The watch one wears makes a personal statement on the style, taste and personality of the wearer. To stay unique, one has to dress and select accesories to stand out. And Louis Moinet creations often make use of unusual materials, such as fossils and meteorites, combined with bespoke fine watchmaking complications in a unique creative approach.
The brand’s core values are creativity, exclusivity, art and design. Their new creation, Memoris, is the first educational chronograph in the history of watchmaking as it provides time measurement and allows you to understand how it works, too. The piece has been designed to be both technical and fun, displaying all the choreography of its chronograph on the dial side.
“Memoris Red Eclipse” has become Louis Moinet’s anthology timepiece, celebrating the bicentenary of the invention of the chronograph – a very limited edition of twelve fully hand-engraved watches.
The chronograph is neither a skeleton nor an additional module: rather, the all-new movement has been designed for and around it – to the extent that Louis Moinet has opted to locate the automatic movement’s time mechanism to the rear of the piece, beneath the plate.
This top prestige version features a bespoke case, fully hand-engraved and depicting the theme of the lunar eclipse. All the movement’s finishes are also hand-crafted using authentic, traditional Fine Watchmaking processes.
The bevelling brings the mechanism to life, on a mysterious starry background. This is crafted using a traditional rose engine, a tool that despite being all of two hundred years old, has just found a new application, thanks to Memoris.

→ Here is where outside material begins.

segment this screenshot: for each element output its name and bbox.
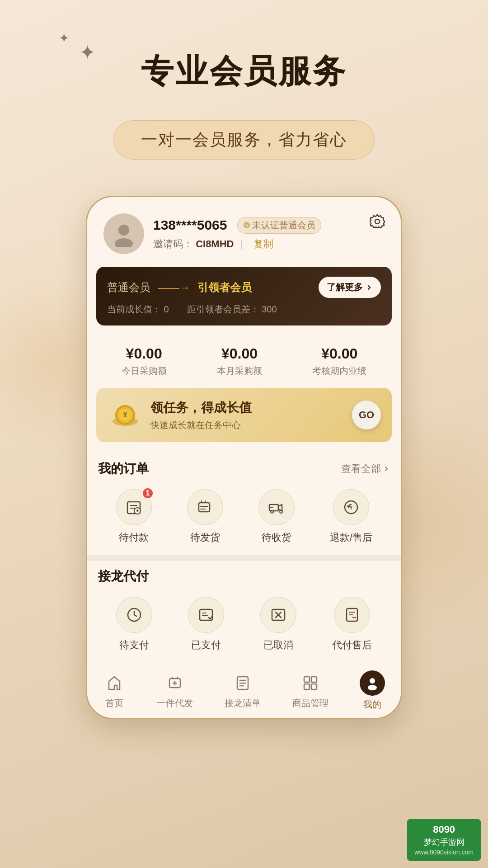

The unique process creates a spectacular effect that makes the stars twinkle in myriad ways, depending on the angle at which they are viewed.
Last year marked the bicentenary of the invention of the chronograph in 1816, by Louis Moinet himself. His Compteur de Tierces is unanimously attested as the first chronograph in history, as well as being the pioneer of high frequency, with 216,000 vibrations per hour.
Celebrations aptly took place with watch connoisseurs and friends of the Neuchâtel Observatory, which is a major piece of cultural heritage. Originally known as the Observatoire Astronomique et Chronométrique, it was built in 1858, ten years after Louis Moinet published his now legendary Traité d’Horlogerie.
There, Louis Moinet unveiled an exclusive programme retracing the origins and development of the chronograph, one of the greatest complications in Haute Horlogerie for exactly two hundred years now.
And in tribute to the astronomical observations of Louis Moinet, “Red Eclipse” was officially unveiled. The star-studded pedigree of “Red Eclipse” is denoted by a red moon in gold-leaf enamel on its oscillating weight, together with handcrafted engravings on its bridges and bezel.
The exceptional timepiece is also qualified for the Geneva Watchmaking Grand Prix in the Chronograph category.